Subscribe to comments with RSS

  1. I found this post via a Google search on nested sets and adjacency lists. Your consideration of them in this article is excellent and very helpful. I’ll have to start reading your other posts now.

    Dan

    4 May 13 at 01:19

  2. Hi, for “Descendants up to a given level” with nested set: why don’t you cache the depth of each node in separate column? You will not need that wild subquery, right?

    Petko

    14 Jul 13 at 13:24

  3. @Petko: sure, but every denormalization requires additional effort to maintain it.

    If you were to add a parent to the head category, you would need to increase the depth of all descentants by one.

    What you say is a common practice BTW, if depth updates are not expected and/or their slowness can be tolerated. Another common practice is to add parent id to each node, thus combining adjacency list and nested sets.

    Quassnoi

    18 Jul 13 at 19:21

  4. Hi,
    Of course that the updates in the nested set model are a lot slower.

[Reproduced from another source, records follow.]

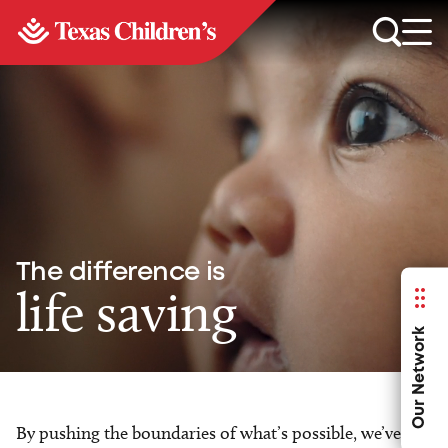
The difference is
life saving
Our Network
By pushing the boundaries of what’s possible, we’ve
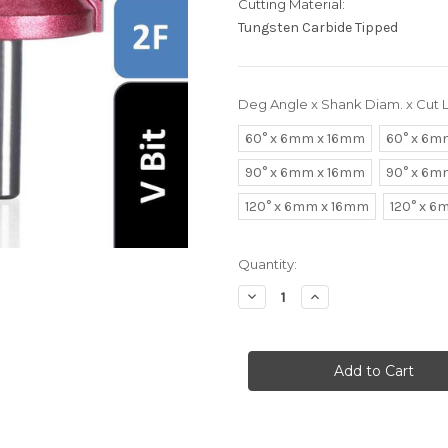
Cutting Material:
Tungsten Carbide Tipped
Deg Angle x Shank Diam. x Cut 
60° x 6mm x 16mm
60° x 6m
90° x 6mm x 16mm
90° x 6m
120° x 6mm x 16mm
120° x 
in
Quantity:
stock
Decrease
Increase
Quantity
Quantity
of
of
V
V
Router
Router
Bits
Bits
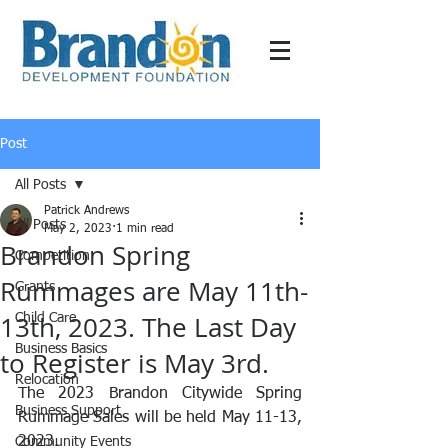
Post
All Posts
Patrick Andrews
All Posts
May 2, 2023
1 min read
Brandon Spring
Competition
Rummages are May 11th-
Grants
13th, 2023. The Last Day
Child Care
Business Basics
to Register is May 3rd.
Relocation
The 2023 Brandon Citywide Spring 
Business Support
Rummage Sales will be held May 11-13, 
2023. 
Community Events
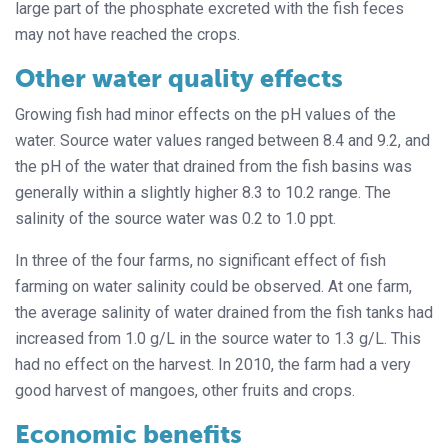
large part of the phosphate excreted with the fish feces
may not have reached the crops.
Other water quality effects
Growing fish had minor effects on the pH values of the
water. Source water values ranged between 8.4 and 9.2, and
the pH of the water that drained from the fish basins was
generally within a slightly higher 8.3 to 10.2 range. The
salinity of the source water was 0.2 to 1.0 ppt.
In three of the four farms, no significant effect of fish
farming on water salinity could be observed. At one farm,
the average salinity of water drained from the fish tanks had
increased from 1.0 g/L in the source water to 1.3 g/L. This
had no effect on the harvest. In 2010, the farm had a very
good harvest of mangoes, other fruits and crops.
Economic benefits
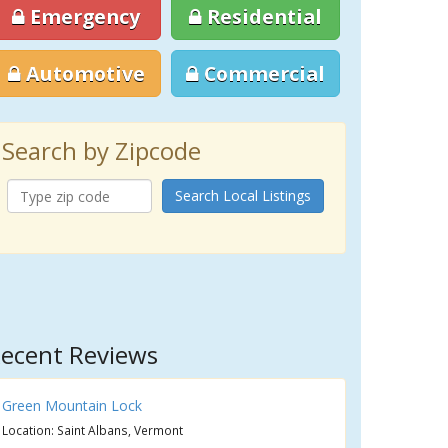
Emergency
Residential
Automotive
Commercial
Search by Zipcode
Search Local Listings
ecent Reviews
Green Mountain Lock
Location: Saint Albans, Vermont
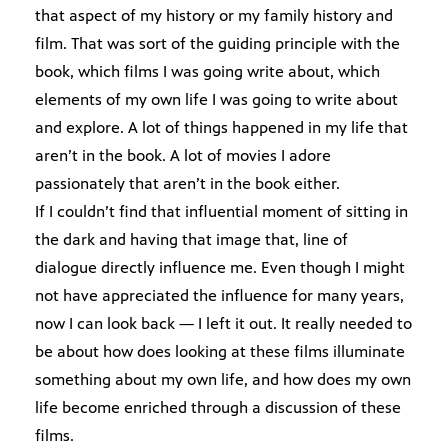
that aspect of my history or my family history and
film. That was sort of the guiding principle with the
book, which films I was going write about, which
elements of my own life I was going to write about
and explore. A lot of things happened in my life that
aren’t in the book. A lot of movies I adore
passionately that aren’t in the book either.
If I couldn’t find that influential moment of sitting in
the dark and having that image that, line of
dialogue directly influence me. Even though I might
not have appreciated the influence for many years,
now I can look back — I left it out. It really needed to
be about how does looking at these films illuminate
something about my own life, and how does my own
life become enriched through a discussion of these
films.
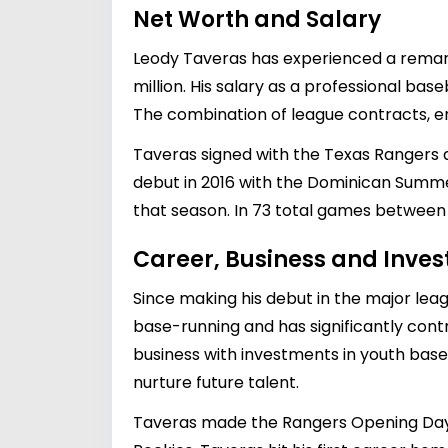
Net Worth and Salary
Leody Taveras has experienced a remarka
million. His salary as a professional base
The combination of league contracts, en
Taveras signed with the Texas Rangers as
debut in 2016 with the Dominican Summ
that season. In 73 total games between 
Career, Business and Inve
Since making his debut in the major leag
base-running and has significantly contr
business with investments in youth base
nurture future talent.
Taveras made the Rangers Opening Day r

And not only those not-really-common operation of adding a parent to the base of the tree – all additions and deletions require updating all nodes to the right of the affected node (as you mentioned actually)

    I notice now that the ancestors query can also be optimized a lot – just fetch the lft and rgt of the child with one select and then retrieve all parents like this

    SELECT hp.id, hp.parent, hp.lft, hp.rgt, hp.data
    FROM t_hierarchy hp
    WHERE hp.lft :child_right
    ORDER BY hp.lft ASC;

    Both selects will run a lot faster than the one you used.

    Don’t get me wrong – benchmarks like this are really useful and thank you for the efforts! But you should take care to be as fair and objective as possible.

    It would be great if you run your tests with the optimizations I mentioned so we know whether the nested set is really slower than the Postgre recursion when reading.

    Petko

    20 Jul 13 at 21:06

  5. very good point….when some DB now support Recursion, adjacency model could be a better choice

    budy

    22 Oct 15 at 10:30

  6. very nice post.
    I have a question..
    My tree is categories(categoryid,title,parentid)
    and i want to fetch tree with right order.
    How can i do this?
    The following query in postgresql fetches the tree
    but is out of order…

    WITH RECURSIVE
    q AS
    (
    SELECT categoryid,title, 0 AS level
    FROM categories h
    WHERE parentid IS NULL
    UNION ALL
    SELECT hc.categoryid, hc.title, level +1
    FROM q
    JOIN categories hc
    ON hc.parentid = q.categoryid
    )
    SELECT * FROM q

    can you help me ? thanks.

    cncakias

    29 Dec 15 at 21:08

  7. How about having two tables:
    nodes: (node_id, level)
    parent_child: (parent_id, child_id)
    Where each node has exactly ‘level’ rows in parent_child.

    Dzmitry

    11 Jan 16 at 13:24

  8. How does adjacent model compare with ltree’s approach in Postgresql?

    Thomas

    22 Nov 16 at 16:04

  9. Hi,
    very good article but 1 case has been omitted.

    The nested set won’t works in case of genealogy tree with consanguinity. :/

    So which method to use in this case (on MS SQL Server) ?
    Vincent

    Vincent DUVERNET

    5 Oct 17 at 01:25

  10. The formatting of some code blocks seems to be broken. Love the article tho. Very helpful.

    Tim

    17 Feb 19 at 22:37

  11. @Tim: thanks for the heads up, still dealing with the fallout from the Gutenberg update

    Quassnoi

    17 Feb 19 at 23:04

  12. Hi,

    thanks for the article!

    I believe that there is a small error in definitions sections. You claim that the relation is “irreflexive” which it is but the definition you give it to it is the definition of antisymmetry. So the relation is both antisymmetrical and irreflexive (A is never an ancestor of A).

    Antti Järvinen

    9 Mar 19 at 14:39

  13. @Antti: you’re right, thanks for the heads up!